**What needs to be done:** Your copy of the data should match it exactly, except that the pictures are gone.

START Data listing

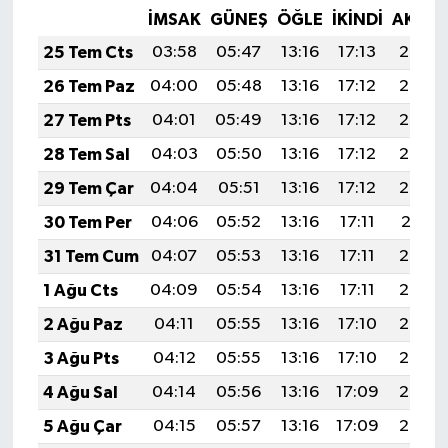
İMSAK
GÜNEŞ
ÖĞLE
İKINDI
AKŞA
25 Tem Cts
03:58
05:47
13:16
17:13
20:36
26 Tem Paz
04:00
05:48
13:16
17:12
20:35
27 Tem Pts
04:01
05:49
13:16
17:12
20:34
28 Tem Sal
04:03
05:50
13:16
17:12
20:33
29 Tem Çar
04:04
05:51
13:16
17:12
20:32
30 Tem Per
04:06
05:52
13:16
17:11
20:31
31 Tem Cum
04:07
05:53
13:16
17:11
20:30
1 Ağu Cts
04:09
05:54
13:16
17:11
20:29
2 Ağu Paz
04:11
05:55
13:16
17:10
20:28
3 Ağu Pts
04:12
05:55
13:16
17:10
20:27
4 Ağu Sal
04:14
05:56
13:16
17:09
20:26
5 Ağu Çar
04:15
05:57
13:16
17:09
20:24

END Data listing

**Solution for this problem:**
İMSAK
GÜNEŞ
ÖĞLE
İKINDI
AKŞA
25 Tem Cts
03:58
05:47
13:16
17:13
20:36
26 Tem Paz
04:00
05:48
13:16
17:12
20:35
27 Tem Pts
04:01
05:49
13:16
17:12
20:34
28 Tem Sal
04:03
05:50
13:16
17:12
20:33
29 Tem Çar
04:04
05:51
13:16
17:12
20:32
30 Tem Per
04:06
05:52
13:16
17:11
20:31
31 Tem Cum
04:07
05:53
13:16
17:11
20:30
1 Ağu Cts
04:09
05:54
13:16
17:11
20:29
2 Ağu Paz
04:11
05:55
13:16
17:10
20:28
3 Ağu Pts
04:12
05:55
13:16
17:10
20:27
4 Ağu Sal
04:14
05:56
13:16
17:09
20:26
5 Ağu Çar
04:15
05:57
13:16
17:09
20:24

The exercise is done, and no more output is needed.